* ACTIVITY
The records below must be transcribed exactly, with each picture left out.

------

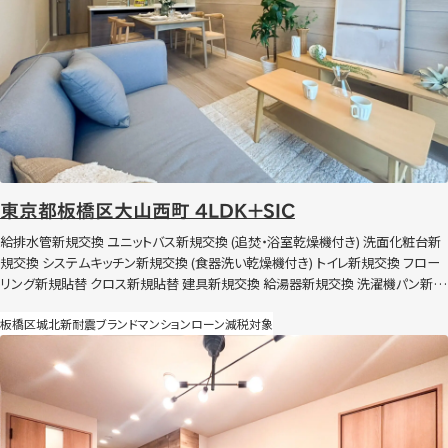
東京都板橋区大山西町 4LDK＋SIC
給排水管新規交換 ユニットバス新規交換 (追焚・浴室乾燥機付き) 洗面化粧台新
規交換 システムキッチン新規交換 (食器洗い乾燥機付き) トイレ新規交換 フロー
リング新規貼替 クロス新規貼替 建具新規交換 給湯器新規交換 洗濯機パン新規
交換 照明器具新規交換 ハウスクリーニングなど 節湯水栓導入 全灯照明LED化
板橋区
城北
新耐震
ブランドマンション
ローン減税対象
（玄関のみ人感センサー付き）
東京都大田区大森北 2DK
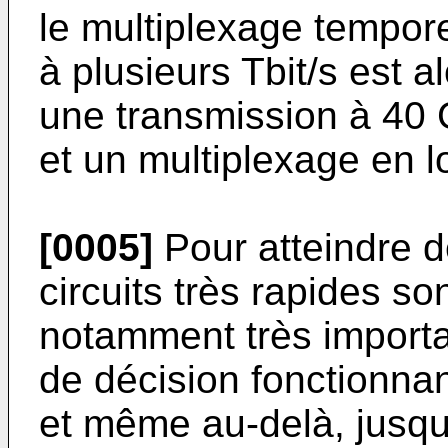
le multiplexage tempor
à plusieurs Tbit/s est 
une transmission à 40 
et un multiplexage en 
[0005]
Pour atteindre d
circuits très rapides son
notamment très importa
de décision fonctionnan
et même au-delà, jusqu'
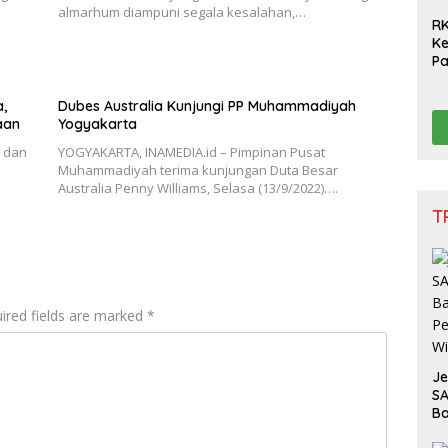
almarhum diampuni segala kesalahan,…
RK
Ke
P
Ge
Na
,
Dubes Australia Kunjungi PP Muhammadiyah
Ge
aan
Yogyakarta
3 dan
YOGYAKARTA, INAMEDIA.id – Pimpinan Pusat
Muhammadiyah terima kunjungan Duta Besar
Australia Penny Williams, Selasa (13/9/2022)….
T
ired fields are marked
*
J
SA
Ba
Pe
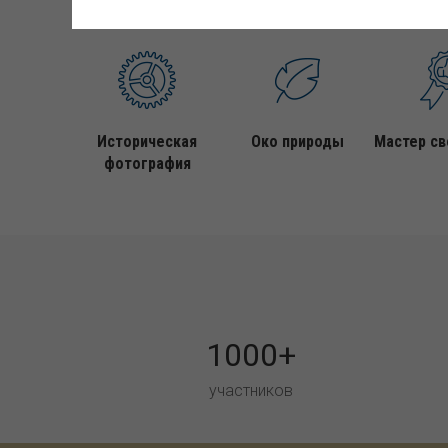
Историческая
Око природы
Мастер св
фотография
1000+
участников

------

* TASK RESULT
東京都板橋区大山西町 4LDK＋SIC
給排水管新規交換 ユニットバス新規交換 (追焚・浴室乾燥機付き) 洗面化粧台新
規交換 システムキッチン新規交換 (食器洗い乾燥機付き) トイレ新規交換 フロー
リング新規貼替 クロス新規貼替 建具新規交換 給湯器新規交換 洗濯機パン新規
交換 照明器具新規交換 ハウスクリーニングなど 節湯水栓導入 全灯照明LED化
板橋区
城北
新耐震
ブランドマンション
ローン減税対象
（玄関のみ人感センサー付き）
東京都大田区大森北 2DK
le multiplexage tempor
à plusieurs Tbit/s est 
une transmission à 40 
et un multiplexage en 
[0005]
Pour atteindre d
circuits très rapides son
notamment très importa
de décision fonctionnan
et même au-delà, jusqu'
almarhum diampuni segala kesalahan,…
RK
Ke
P
Ge
Na
,
Dubes Australia Kunjungi PP Muhammadiyah
Ge
aan
Yogyakarta
3 dan
YOGYAKARTA, INAMEDIA.id – Pimpinan Pusat
Muhammadiyah terima kunjungan Duta Besar
Australia Penny Williams, Selasa (13/9/2022)….
T
ired fields are marked
*
J
SA
Ba
Pe
Историческая
Око природы
Мастер св
фотография
1000+
участников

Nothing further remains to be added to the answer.